Update Zero
July 1, 1815
A summary of events
The sun dawns on the first day of the Year of Our Lord 1815. The world is reeling from decades of war and turmoil that historians are now beginning to call the “Age of Revolutions”. The Year 1815 seems to mark the beginning of a new era, though views differ on what it will become. Some hope for a return to a conservative stability reminiscent of the good old days; others believe the upheavals of the past few decades are only the beginning.

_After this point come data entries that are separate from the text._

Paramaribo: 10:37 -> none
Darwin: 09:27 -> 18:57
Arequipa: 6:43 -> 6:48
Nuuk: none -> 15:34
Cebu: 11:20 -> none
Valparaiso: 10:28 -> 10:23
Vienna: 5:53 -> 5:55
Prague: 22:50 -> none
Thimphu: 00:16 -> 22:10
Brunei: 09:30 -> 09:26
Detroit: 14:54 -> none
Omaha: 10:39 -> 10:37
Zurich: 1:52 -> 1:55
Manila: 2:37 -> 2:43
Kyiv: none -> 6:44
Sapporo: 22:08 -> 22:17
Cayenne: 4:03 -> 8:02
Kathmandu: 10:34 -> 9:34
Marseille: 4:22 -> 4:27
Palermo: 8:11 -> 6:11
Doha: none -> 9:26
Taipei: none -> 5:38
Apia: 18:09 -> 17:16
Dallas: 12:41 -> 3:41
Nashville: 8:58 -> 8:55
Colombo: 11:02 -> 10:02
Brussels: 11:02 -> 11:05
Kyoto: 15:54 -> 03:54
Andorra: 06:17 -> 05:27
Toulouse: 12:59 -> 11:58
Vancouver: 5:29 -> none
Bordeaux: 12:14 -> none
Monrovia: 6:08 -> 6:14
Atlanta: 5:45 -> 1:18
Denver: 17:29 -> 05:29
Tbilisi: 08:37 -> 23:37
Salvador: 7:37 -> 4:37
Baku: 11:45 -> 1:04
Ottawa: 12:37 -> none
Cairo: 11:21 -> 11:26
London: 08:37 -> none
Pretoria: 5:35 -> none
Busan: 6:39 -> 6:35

Certainly many changes of the Age of Revolutions are unlikely to be undone. Scientific knowledge has been expanding exponentially. New means of production proliferate rapidly; already the steam engine has transformed England, and industrialisation is now spreading to the rest of Europe and even to Europe’s erstwhile colonies in the Americas, and hitherto isolated and largely unknown lands in Asia and Africa. The landmasses of the world are becoming more and more intimately linked; fast sailing ships have made transcontinental voyages regular and routine. But Europe’s self-destruction in war has enabled its former subjects in the Americas and Asia to throw off their chains, and some are now growing into powers to be reckoned with.
Europe in Crisis
In the closing decades of the 18th century, rebellions erupted all across Europe. In Russia, peasant rebellions overwhelmed the forces of the weak Tsar Peter III. The country broke apart. Ten years of war followed between the reformed Grand Duchy of Moscow, the Ukrainians in alliance with the Crimean Tatars, and the tribal confederation squatting in St Petersburg. The Moscovites finally broke the power of the feared Ukrainian cavalry at Chernobyl, and marched south, all the way to Bakhchisarai.

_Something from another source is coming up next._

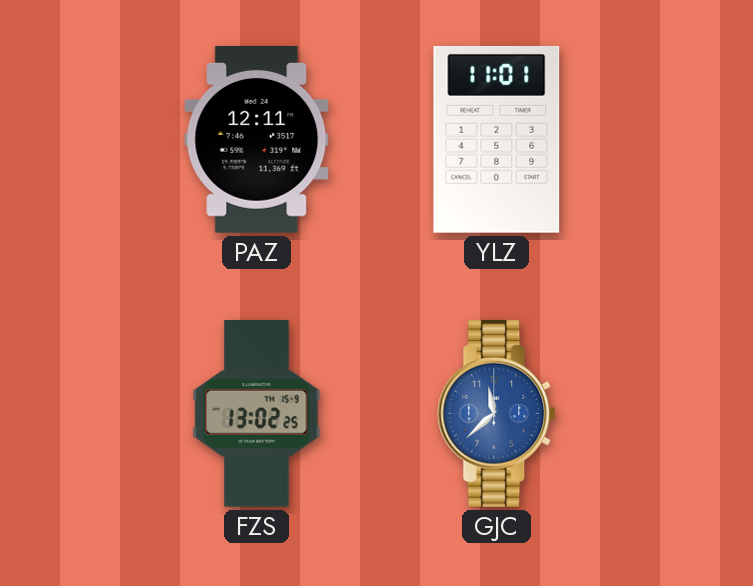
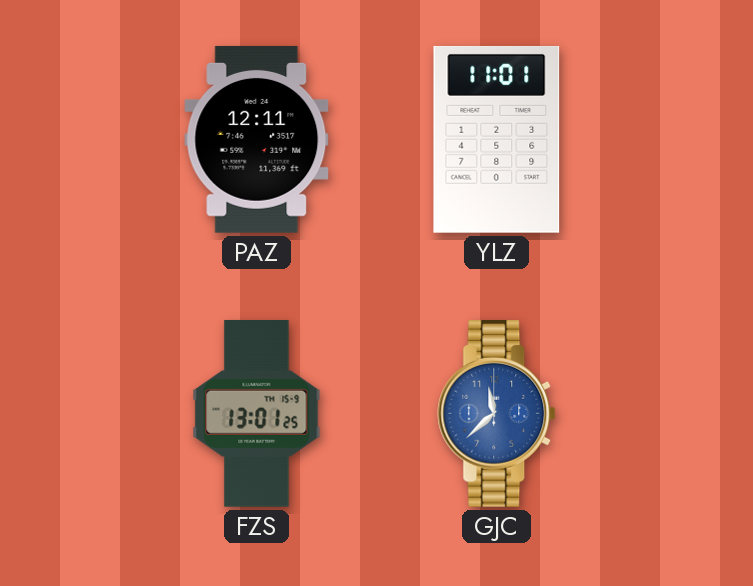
FZS: 13:02 -> 13:01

In 1789, the French Revolution began. The revolt inspired similar efforts across Europe; the people in the streets, demanding liberty, equality, fraternity, the sudden proliferation of constitutions and draft constitutions, the patriotic songs and poems, the sometimes resigned, other times violent reaction of the clergy and the nobility. For the next quarter of a century, the powers of Europe were pushed and pulled into strange alliances, against one revolutionary or reactionary power or another. Some made a comparison to the chaos of the Thirty Years War; others invoked the spectre of the Fall of Rome to the barbarian hordes.
In this unholy mess a Corsican named Napoleon Bonaparte made a name for himself as commander of the revolutionary French armies, winning victories after victories from Lombardy to Egypt. In time, he set himself up as Emperor of France. His campaigns ended the Holy Roman Empire, destroyed Austria as a world power, and established French supremacy over most of Europe. It couldn’t last; a Coalition of the British, the Prussians, the Muscovites and the Scandinavians defeated him and rolled back the French Empire.
Napoleon tried to recover his losses at the Battle of Waterloo, where he was defeated by the Duke of Wellington. But the Coalition was fragile, the powers were too involved with their own domestic conflicts and too distrustful of each other, and ultimately a new imperial government under Napoleon’s marshal Andre Massena was established in Paris.
Among the faded grandeur and ruins of Vienna, diplomats of the European nations met to take stock and establish a new order. Talleyrand, representing France, played everyone else against each other and successfully sabotaged any attempt to resurrect an anti-French coalition. But Massena’s regime was still unable to establish control over all of France; the south of France has joined the rebellious Spanish regions of Catalonia and Andalusia in a new Confederation. The United Kingdom, ostensibly the victor in the Napoleonic Wars, lost control of its Irish and Scottish possessions to rebellion. Prussia experienced a political crisis in the middle of the war against Napoleon, with the reformed Teutonic Order eventually deposing the Prussian monarchy. The Muscovites, for their part, found it easier to retreat back to Russia than to try to impose its rule on the restless population of Poland and the former Austrian Empire. Though the guns and cannons are silent now, Europe’s great crisis is not yet over.
The New World’s Destiny
The American Revolution erupted in 1775, when Britain’s Thirteen Colonies on the eastern coast of North America rose up in revolt. The war lasted eight years, an epic struggle all of its own, resulting in the creation of the United States of America. Its Founding Fathers envisioned a strong democratic federation, but a quarter of a century later, the Union has dissolved, and American sons lie dead on the fields of Virginia, victims of a fratricidal war.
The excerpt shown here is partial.